Poi, magari, un giorno parlerò delle obiezioni dei datori di lavoro… Poi. Magari.

La formazione continua del RSPP “esterno”

L'obbligo dell'aggiornamento per l'RSPP esterno si inquadra nella dimensione della life long learning, cioè della formazione continua nell'arco della vita lavorativa.

Si parla comunemente di RSPP esterno per distinguerlo dal caso in cui la funzione di RSPP è svolta direttamente dal datore di lavoro ma, di fatto, il soggetto che svolge la funzione di RSPP senza essere datore di lavoro può essere sia un consulente esterno sia un dipendente, per questioni di strategia o per obbligo di legge.

I dettagli della formazione dell’RSPP “esterno” sono a oggi definiti dall’Accordo Stato – Regioni del 2016, che ha apportato modifiche alla disciplina precedente (Accordo Stato – Regioni del 2006). Oltre ai requisiti di istruzione/formazione/esperienza previsti per poter svolgere l’incarico, una novità importante e a volte trascurata riguarda la modalità di aggiornamento della formazione di questa figura.

Quante ore di aggiornamento per l’RSPP “esterno”?

La formazione degli RSPP che non sono datori di lavoro prevede un aggiornamento di almeno 40 ore, qualunque sia il settore operativo, nel quinquennio. E la definizione di questo quinquennio è la novità più rilevante dell’Accordo del 2016.

La formazione degli RSPP che non sono datori di lavoro prevede un aggiornamento di almeno 40 ore, qualunque sia il settore operativo, nel quinquennio.

Come si calcola il quinquennio?

La questione del calcolo del quinquennio non è definita in modo univoco.

Partiamo dalle certezze, che riguardano i soggetti esonerati alla frequenza dei corsi specifici (moduli A, B e C), perché in possesso di titoli di studio che abilitano allo svolgimento dell’incarico (art. 32, comma 5 del D. L.vo 81/08 e punto 1, Allegato A dell’Accordo del 2016), e chi si è formato dopo l’entrata in vigore dell’Accordo del 2016:

  • per i primi il calcolo del quinquennio parte dal 15 maggio 2008 (data di entrata in vigore del D. L.vo 81/08) o dalla data di conseguimento della laurea, se successiva al 15 maggio 2008;
  • per i secondi, invece, il calcolo del quinquennio parte dalla conclusione del corso relativo al modulo B comune a tutti i settori.
Mentre il primo quinquennio di aggiornamento della formazione per RSPP esterno sembra calcolarsi in avanti, i quinquenni successivi si devono verificare a ritroso.
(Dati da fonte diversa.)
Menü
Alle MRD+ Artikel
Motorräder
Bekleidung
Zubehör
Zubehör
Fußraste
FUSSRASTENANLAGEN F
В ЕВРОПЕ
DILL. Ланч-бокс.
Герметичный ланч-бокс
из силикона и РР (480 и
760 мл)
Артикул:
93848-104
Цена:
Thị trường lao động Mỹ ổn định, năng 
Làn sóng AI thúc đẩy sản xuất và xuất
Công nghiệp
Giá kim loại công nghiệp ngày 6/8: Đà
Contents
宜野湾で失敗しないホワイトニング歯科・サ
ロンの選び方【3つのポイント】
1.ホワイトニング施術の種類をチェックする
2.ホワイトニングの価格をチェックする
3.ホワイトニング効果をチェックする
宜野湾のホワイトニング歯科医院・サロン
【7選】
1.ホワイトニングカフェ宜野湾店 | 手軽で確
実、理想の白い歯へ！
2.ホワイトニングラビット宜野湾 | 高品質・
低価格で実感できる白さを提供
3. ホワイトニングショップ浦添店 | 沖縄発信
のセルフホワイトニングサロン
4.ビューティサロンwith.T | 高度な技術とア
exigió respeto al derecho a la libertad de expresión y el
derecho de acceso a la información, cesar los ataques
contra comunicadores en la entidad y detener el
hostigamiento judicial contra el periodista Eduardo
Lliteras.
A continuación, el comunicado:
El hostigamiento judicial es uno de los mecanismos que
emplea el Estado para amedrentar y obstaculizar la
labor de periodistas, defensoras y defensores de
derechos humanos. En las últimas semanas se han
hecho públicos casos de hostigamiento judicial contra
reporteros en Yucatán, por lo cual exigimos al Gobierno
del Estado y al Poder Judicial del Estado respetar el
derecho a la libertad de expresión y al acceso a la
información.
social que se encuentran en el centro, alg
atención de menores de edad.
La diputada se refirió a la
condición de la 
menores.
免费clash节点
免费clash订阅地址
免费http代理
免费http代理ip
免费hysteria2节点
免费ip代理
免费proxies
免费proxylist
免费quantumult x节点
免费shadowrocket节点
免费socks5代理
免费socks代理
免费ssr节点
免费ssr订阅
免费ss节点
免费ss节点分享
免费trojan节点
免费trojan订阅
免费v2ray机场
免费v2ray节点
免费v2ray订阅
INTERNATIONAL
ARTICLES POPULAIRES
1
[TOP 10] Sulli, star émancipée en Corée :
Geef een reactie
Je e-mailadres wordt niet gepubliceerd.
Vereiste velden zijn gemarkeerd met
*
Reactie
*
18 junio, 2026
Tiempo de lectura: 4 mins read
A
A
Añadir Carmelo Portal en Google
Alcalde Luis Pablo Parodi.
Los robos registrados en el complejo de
A queste indicazioni se ne aggiungono altre tre. L’Accordo precisa che:

  1. è preferibile che il monte ore di aggiornamento venga distribuito nel quinquennio anziché essere concentrato in un unico periodo;
  2. l’obbligo dell’aggiornamento per RSPP “esterni “si inquadra nella dimensione della life long learning, cioè della formazione continua nell’arco della vita lavorativa“;
  3. per poter esercitare la funzione di RSPP (esterno) è necessario dimostrare, in ogni istante, che nel quinquennio antecedente si è partecipato a corsi di formazione per un numero di ore non inferiore a quello minimo previsto.
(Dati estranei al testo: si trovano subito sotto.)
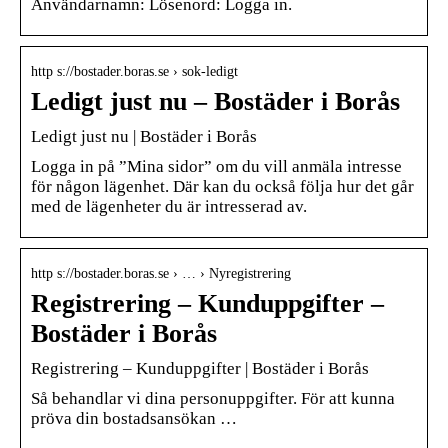
Användarnamn: Lösenord: Logga in.
http s://bostader.boras.se › sok-ledigt
Ledigt just nu – Bostäder i Borås
Ledigt just nu | Bostäder i Borås
Logga in på ”Mina sidor” om du vill anmäla intresse
för någon lägenhet. Där kan du också följa hur det går
med de lägenheter du är intresserad av.
http s://bostader.boras.se › … › Nyregistrering
Registrering – Kunduppgifter –
Bostäder i Borås
Registrering – Kunduppgifter | Bostäder i Borås
Så behandlar vi dina personuppgifter. För att kunna
pröva din bostadsansökan …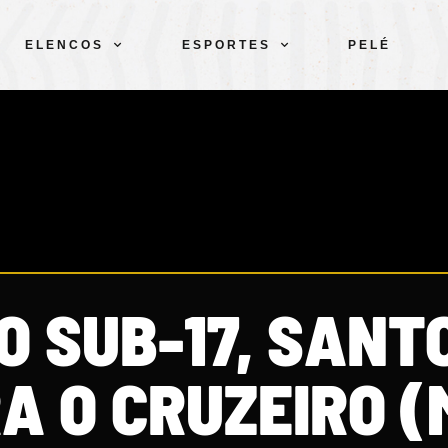
ELENCOS
ESPORTES
PELÉ
O SUB-17, SANT
A O CRUZEIRO (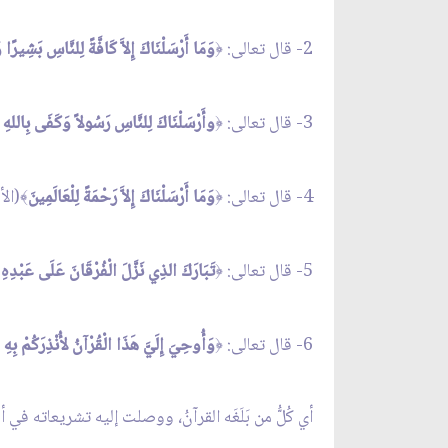
2- قال تعالى:
وَمَا أَرْسَلْنَاكَ إِلاَّ كَافَّةً لِلنَّاسِ بَشِيرًا و
﴿
3- قال تعالى:
وأَرْسَلْنَاكَ لِلنَّاسِ رَسُولاً وَكَفَى بِاللهِ
﴿
4- قال تعالى:
وَمَا أَرْسَلْنَاكَ إِلاَّ رَحْمَةً لِلْعَالَمِينَ
(الأنب
﴾
﴿
5- قال تعالى:
تَبَارَكَ الذِي نَزَّلَ الْفُرْقَانَ عَلَى عَبْدِهِ ل
﴿
6- قال تعالى:
وَأُوحِيَ إِلَيَّ هَذَا الْقُرْآنُ لأُنْذِرَكُمْ بِهِ و
﴿
أي كُلُّ من بَلَغَه القرآنُ، ووصلت إليه تشريعاته في 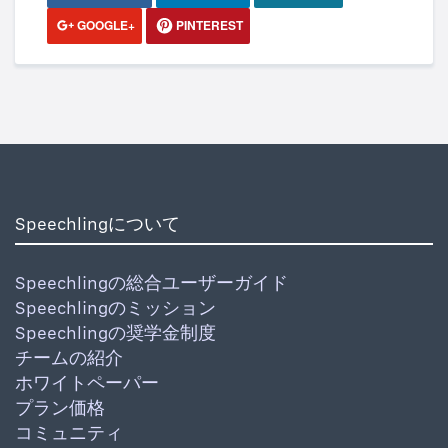
GOOGLE+
PINTEREST
Speechlingについて
Speechlingの総合ユーザーガイド
Speechlingのミッション
Speechlingの奨学金制度
チームの紹介
ホワイトペーパー
プラン価格
コミュニティ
Quindi, mentre il primo quinquennio di aggiornamento sembra calcolarsi in avanti (dal 15.05.2008, dalla data di laurea o di conclusione del modulo B comune), i quinquenni successivi si devono verificare a ritroso: considerata una data specifica si deve verificare se nel quinquennio precedente è stato raggiunto il monte ore minimo, cioè le 40 ore di aggiornamento.

Una conferma di questa interpretazione è contenuta nella circolare n.296 del 16 ottobre 2018 del Consiglio Nazionale degli Ingegneri. E la conseguenza più immediata è che, per mantenere la qualifica nel tempo, la soluzione più pratica per avere continuità è di prevedere 8 ore di aggiornamento all’anno.

Di fatto non risulta possibile svolgere l'incarico di RSPP esterno sino al completamento dell'aggiornamento mancante, ma non viene meno la validità del percorso formativo effettuato.

In caso di ritardo nell’aggiornamento?

Di fatto non risulta possibile svolgere l’incarico di RSPP sino al completamento dell’aggiornamento mancante, ma non viene meno la validità del percorso formativo effettuato.

Come aggiornare la formazione?

L’aspetto incoraggiante è che l’aggiornamento può essere eseguito interamente in modalità e-learning e, per il 50%, partecipando a consegni o seminari che trattino argomenti coerenti con quelli previsti dall’Accordo per i corsi di aggiornamento.

Inoltre i corsi di aggiornamento per i formatori sicurezza e per i CSP/CSE sono validi anche per l’aggiornamento dell’RSPP.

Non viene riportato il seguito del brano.